Upaya Kaisar Dinasti Han menghapus perbudakan
Pada masa Dinasti Han, perbudakan telah diterima secara luas di masyarakat. Baik itu sebagai bentuk hukuman maupun sebagai sumber tenaga kerja. Pada era Han juga para penguasa pertama kali berupaya membatasi perbudakan.
Kaisar pendiri, Kaisar Gaozu dari Han, memerintahkan emansipasi tawanan perang yang dipaksa menjadi budak dan orang-orang yang telah dijual sebagai budak karena kemiskinan.
Mungkin bagian dari keputusan Kaisar Gaozu adalah keinginan untuk tidak mengikuti jejak pendahulunya di Dinasti Qin. Perbudakan cukup umum pada masa Dinasti Qin. Mentor Kaisar Qin Shi Huang, Lu Buwei, dikabarkan memiliki lebih dari 10.000 budak dan pembantu sebagai bagian dari rumah tangganya. Sejarawan Han menuduh pemerintah Qin mengoperasikan pasar budak dengan orang-orang yang dikurung seperti ternak.
Penguasa Han menerima perbudakan sebagai bagian dari masyarakat. Namun mereka mengeluarkan dekrit yang menjelaskan siapa yang boleh dan, yang lebih penting, tidak boleh dijual sebagai budak.
Karena sejarah panjang perbudakan sebagai bentuk hukuman, budak mendapat stigma. Semua terjadi karena keterkaitannya dengan kriminalitas dan juga karena statusnya yang tidak bebas. Dinasti Han, serta pemerintahan selanjutnya, tidak hanya membedakan antara orang yang “bebas” dan “tidak bebas”. Namun juga antara orang yang “baik (liang)” dan “yang direndahkan (jian)”.
Perbudakan di era Dinasti Han dan Tang
Di era Han dan setelahnya, penculikan atau pemaksaan orang baik menjadi budak adalah kejahatan serius. Namun perbudakan saja tidak dapat mengubah status seseorang. Sebuah kasus pengadilan pada tahun 502 mencatat seorang pria yang menjual putrinya kepada seorang pedagang budak. Sang pedagang kemudian menjual kembali gadis tersebut. Si pedagang dieksekusi karena ia mencoba meloloskan si anak dari status “baik” menjadi “rendah”. Kejahatan itu, pada dasarnya, adalah penipuan.
Tang Code beberapa kali menyatakan bahwa budak dapat dibeli dan dijual sebagai milik pribadi. Sama seperti seseorang dapat membeli atau menjual hewan peliharaan. Meskipun demikian, kode tersebut tetap memperlakukan budak sebagai manusia. Seorang majikan bisa dihukum (ironisnya dengan satu tahun kerja paksa) karena membunuh budaknya. Membunuh seorang budak yang membela majikannya atau harta benda majikannya sama dengan membunuh orang yang “baik”.

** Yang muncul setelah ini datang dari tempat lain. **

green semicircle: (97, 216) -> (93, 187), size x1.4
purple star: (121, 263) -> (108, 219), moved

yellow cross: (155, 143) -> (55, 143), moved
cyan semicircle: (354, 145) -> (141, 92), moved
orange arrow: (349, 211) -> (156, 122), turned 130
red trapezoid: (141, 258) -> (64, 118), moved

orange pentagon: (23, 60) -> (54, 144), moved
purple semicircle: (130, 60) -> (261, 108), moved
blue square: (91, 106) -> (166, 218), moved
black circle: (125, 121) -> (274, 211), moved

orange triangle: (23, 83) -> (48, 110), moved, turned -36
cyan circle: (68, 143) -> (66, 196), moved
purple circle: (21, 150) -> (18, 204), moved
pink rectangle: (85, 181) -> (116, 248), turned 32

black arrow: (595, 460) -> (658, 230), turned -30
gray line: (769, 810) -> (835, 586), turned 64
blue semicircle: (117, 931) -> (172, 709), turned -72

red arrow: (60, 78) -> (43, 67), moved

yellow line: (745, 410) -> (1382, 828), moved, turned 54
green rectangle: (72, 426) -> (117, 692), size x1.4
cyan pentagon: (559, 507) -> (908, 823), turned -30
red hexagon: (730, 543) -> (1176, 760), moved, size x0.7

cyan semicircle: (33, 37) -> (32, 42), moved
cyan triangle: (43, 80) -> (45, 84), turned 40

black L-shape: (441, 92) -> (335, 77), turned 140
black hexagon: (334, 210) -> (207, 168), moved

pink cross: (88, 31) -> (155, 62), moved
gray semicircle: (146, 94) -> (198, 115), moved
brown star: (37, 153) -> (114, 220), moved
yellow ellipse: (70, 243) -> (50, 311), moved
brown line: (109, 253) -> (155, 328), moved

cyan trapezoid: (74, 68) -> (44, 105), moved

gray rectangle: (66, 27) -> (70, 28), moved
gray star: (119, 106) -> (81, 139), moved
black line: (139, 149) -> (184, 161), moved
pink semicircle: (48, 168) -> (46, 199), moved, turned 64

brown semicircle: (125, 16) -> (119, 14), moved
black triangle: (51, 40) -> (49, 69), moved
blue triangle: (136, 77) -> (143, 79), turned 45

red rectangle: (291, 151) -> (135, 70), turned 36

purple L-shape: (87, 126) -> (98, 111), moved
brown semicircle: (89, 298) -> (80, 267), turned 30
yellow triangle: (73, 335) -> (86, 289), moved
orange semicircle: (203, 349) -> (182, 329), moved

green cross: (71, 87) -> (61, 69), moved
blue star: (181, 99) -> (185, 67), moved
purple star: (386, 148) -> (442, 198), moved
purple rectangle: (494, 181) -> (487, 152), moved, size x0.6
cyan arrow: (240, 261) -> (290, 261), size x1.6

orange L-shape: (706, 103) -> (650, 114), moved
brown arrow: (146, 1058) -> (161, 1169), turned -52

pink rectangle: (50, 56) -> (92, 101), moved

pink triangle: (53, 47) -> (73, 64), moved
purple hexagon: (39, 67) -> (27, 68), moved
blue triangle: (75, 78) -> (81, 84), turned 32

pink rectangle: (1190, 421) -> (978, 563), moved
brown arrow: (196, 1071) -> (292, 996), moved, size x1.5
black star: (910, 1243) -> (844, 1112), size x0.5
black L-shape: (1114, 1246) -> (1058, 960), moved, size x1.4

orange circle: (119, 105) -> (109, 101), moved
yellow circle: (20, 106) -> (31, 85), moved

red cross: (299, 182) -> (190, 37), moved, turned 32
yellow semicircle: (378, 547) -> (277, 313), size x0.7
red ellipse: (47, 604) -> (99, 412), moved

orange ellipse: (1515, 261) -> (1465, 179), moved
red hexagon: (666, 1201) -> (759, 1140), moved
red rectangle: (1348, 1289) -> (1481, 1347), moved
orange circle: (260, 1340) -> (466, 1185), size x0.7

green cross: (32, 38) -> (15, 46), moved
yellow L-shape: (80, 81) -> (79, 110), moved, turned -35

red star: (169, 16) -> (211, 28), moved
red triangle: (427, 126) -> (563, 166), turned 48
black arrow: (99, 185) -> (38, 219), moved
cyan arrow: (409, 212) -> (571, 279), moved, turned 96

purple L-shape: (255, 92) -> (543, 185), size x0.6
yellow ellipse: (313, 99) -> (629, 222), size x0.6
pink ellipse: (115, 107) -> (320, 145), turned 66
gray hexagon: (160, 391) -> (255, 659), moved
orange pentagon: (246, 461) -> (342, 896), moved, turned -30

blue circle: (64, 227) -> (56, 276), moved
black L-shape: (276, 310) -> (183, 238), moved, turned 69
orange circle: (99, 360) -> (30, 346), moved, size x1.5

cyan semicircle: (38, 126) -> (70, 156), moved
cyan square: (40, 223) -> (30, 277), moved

Undang-undang tersebut memperlakukan orang-orang yang “direndahkan”, termasuk budak, secara berbeda dengan orang-orang yang “baik”. Kejahatan yang dilakukan oleh orang yang hina terhadap orang baik akan mendapat hukuman yang lebih berat dibandingkan sebaliknya. Status yang direndahkan juga bersifat turun-temurun. Anak-anak budak di kelas yang direndahkan dapat dilahirkan dalam perbudakan.
Perlakuan yang tidak setara terhadap kedua kelompok juga meluas pada pelanggaran yang bersifat seksual. Ada pembatasan budaya dan hukum yang kuat terhadap orang-orang terhina yang menikah dengan orang baik, dan pemerintahan selanjutnya—khususnya Qing—khawatir akan “polusi” terhadap perempuan “baik” melalui penetrasi, baik secara paksa atau tidak, oleh laki-laki “rendah”.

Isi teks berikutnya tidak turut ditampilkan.